Climate Change Drying Up Big Rivers, Study Finds
Date: 22-Apr-09
Country: US
Author: Maggie Fox
Climate Change Drying Up Big Rivers, Study Finds Photo: Mario Anzuoni
The Grand Canyon and the Colorado river are seen in Grand
Canyon, Arizona, April 1, 2007.
Photo: Mario Anzuoni
WASHINGTON - Rivers in some of the world's most populated regions are losing
water, many because of climate change, researchers reported on Tuesday.
Affected rivers include the Yellow River in northern China, the Ganges in
India, the Niger in West Africa, and the Colorado in the southwestern United
States.
When added to the effects from damming, irrigation and other water use,
these changes could add up to a threat to future supplies of food and water,
the researchers reported in the American Meteorological Society's Journal of
Climate.
"Reduced runoff is increasing the pressure on freshwater resources in much
of the world, especially with more demand for water as population
increases," Aiguo Dai of the National Center for Atmospheric Research in
Boulder, Colorado, who led the study, said in a statement.
"Freshwater being a vital resource, the downward trends are a great
concern."
Dai's team looked at records of river flow in 925 big rivers from 1948 to
2004, finding significant changes in about a third of the world's largest
rivers.
Rivers with decreased flow outnumbered those with increased flow by 2.5 to
1, they said.
For instance, annual freshwater discharge into the Pacific Ocean fell by
about 6 percent, or 526 cubic kilometers -- about the equivalent volume of
water that flows out of the Mississippi River each year.
Annual river flow into the Indian Ocean dropped by about 3 percent during
the 56-year period, or 140 cubic kilometers.
The Columbia River in the U.S. Northwest lost about 14 percent of its volume
from 1948 to 2004, largely because of reduced precipitation and higher water
usage in the West, Dai's team said.
But the Mississippi River drains 22 percent more water because of increased
precipitation across the U.S. Midwest since 1948, they said.
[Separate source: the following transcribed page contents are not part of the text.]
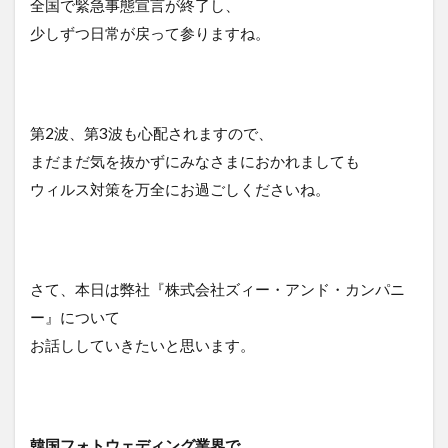
全国で緊急事態宣言が終了し、
少しずつ日常が戻って参りますね。
第2波、第3波も心配されますので、
まだまだ気を抜かずにみなさまにおかれましても
ウィルス対策を万全にお過ごしくださいね。
さて、本日は弊社『株式会社ズィー・アンド・カンパニ
ー』について
お話ししていきたいと思います。
韓国フォトウェディング業界で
Annual discharge from melting ice into the Arctic Ocean also rose about 10
percent, or 460 cubic kilometers.
"Also, there is evidence that the rapid warming since the 1970s has caused
an earlier onset of spring that induces earlier snowmelt and associated peak
streamflow in the western United States and New England and earlier breakup
of river-ice in Russian Arctic rivers and many Canadian rivers," the
researchers wrote.
"As climate change inevitably continues in coming decades, we are likely to
see greater impacts on many rivers and water resources that society has come
to rely on," said NCAR scientist Kevin Trenberth, who worked on the study.